Correct fluid and electrolyte deficits (0.9% NaCl with added potassium (40mmol/L)) and monitor ECG. Give soluble insulin (0.1iu/kg/h in fluids) to reduce the ketone bodies, avoiding a rapid decline in blood glucose. Check blood glucose every hour and give iv gluccose if necessary. Then correct acid base imbalance (give bicarbonate) if pH is low. Phosphate supplementations may also be necessary (potassium phosphate iv), but this can cause hypocalcaemia.
Depression and coma result from intracellular dehydration of neurones due to increased osmolality. A vicious cycle is set up as depression leads to reduced water intake, further hypovolaemia and hyperosmolality. Treatment is as for ketoacidosis but the animal should be given lots of fluid first as insulin will result in potassium and water moving into the cells.
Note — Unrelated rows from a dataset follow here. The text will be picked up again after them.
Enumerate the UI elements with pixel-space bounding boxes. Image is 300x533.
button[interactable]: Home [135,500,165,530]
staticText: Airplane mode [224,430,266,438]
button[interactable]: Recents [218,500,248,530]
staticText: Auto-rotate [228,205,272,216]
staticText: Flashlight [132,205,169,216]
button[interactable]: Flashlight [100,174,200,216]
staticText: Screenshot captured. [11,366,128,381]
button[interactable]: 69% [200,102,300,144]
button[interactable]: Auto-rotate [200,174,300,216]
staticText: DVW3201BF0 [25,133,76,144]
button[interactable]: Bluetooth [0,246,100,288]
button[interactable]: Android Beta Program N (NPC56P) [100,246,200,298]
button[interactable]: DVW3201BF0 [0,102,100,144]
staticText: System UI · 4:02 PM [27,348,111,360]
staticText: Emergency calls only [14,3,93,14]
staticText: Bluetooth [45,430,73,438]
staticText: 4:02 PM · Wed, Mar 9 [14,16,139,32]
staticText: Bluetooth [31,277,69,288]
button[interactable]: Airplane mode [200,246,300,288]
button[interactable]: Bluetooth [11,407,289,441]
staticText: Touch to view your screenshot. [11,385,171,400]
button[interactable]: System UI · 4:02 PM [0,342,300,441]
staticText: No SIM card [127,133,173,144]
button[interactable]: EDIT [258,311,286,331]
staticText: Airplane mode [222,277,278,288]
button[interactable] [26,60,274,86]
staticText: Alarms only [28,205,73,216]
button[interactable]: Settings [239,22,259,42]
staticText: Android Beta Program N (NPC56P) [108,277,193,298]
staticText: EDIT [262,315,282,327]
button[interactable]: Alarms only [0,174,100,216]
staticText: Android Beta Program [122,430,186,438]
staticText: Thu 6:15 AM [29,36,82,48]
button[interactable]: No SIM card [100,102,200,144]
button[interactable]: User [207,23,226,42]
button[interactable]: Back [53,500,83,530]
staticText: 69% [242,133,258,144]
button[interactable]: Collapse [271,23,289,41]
Treat circulatory collapse with fluids as an emergency. Replace sodium and fluid deficits with 0.45% NaCl plus potassium. Slowly correct the glucose as above - start after 6 hours fluid therapy. Once the animal has improved (blood glucose 10mM), begin stabilisation with isophane insulin.
These can occur with insulin overdose or unusually strenuous exercise. In these situations, severe hypoglycaemia may occur.
If the animal is at home get the owner to rub or pour sugar syrup onto the gums. Once the animal regains conscious a small meal should be fed and the pet should be taken to the vet clinic. 50% dextrose should be administered iv slowly to effect (2-15 mLs), preferably added to an infusion, and the animal should respond in approximately 2 minutes. If inappetance is a problem the animal should be maintained on a 5% dextrose iv drip.
A lot of work is going into ways to deliver insulin orally, but there is nothing nearing commercial release yet. Insulin sprays for inhalation or absorption across nasal or buccal membranes are in clinical trials in people. These would be difficult to use in animals. Transdermal delivery is another possibility.
An artificial pancreas is still some way off - present implantable glucose detectors are not reliable enough.
Some zinc complexes mimic the effects of insulin and are being investigated.
An islet neogenesis gene associated protein has been found which makes islet cells regrow. This has possibilities in the distant future.
This occurs mainly in German Shepherds. It is usually treated by providing a highly digestible diet (low fat and fibre) and giving pancreatin, which contains a mixture of protease, lipase and amylase enzymes. The most effective form is a powder or granules which are sprinkled on the food. It may be necessary to give a H2 blocker such as cimetidine to stop acid breakdown of the enzymes in the stomach.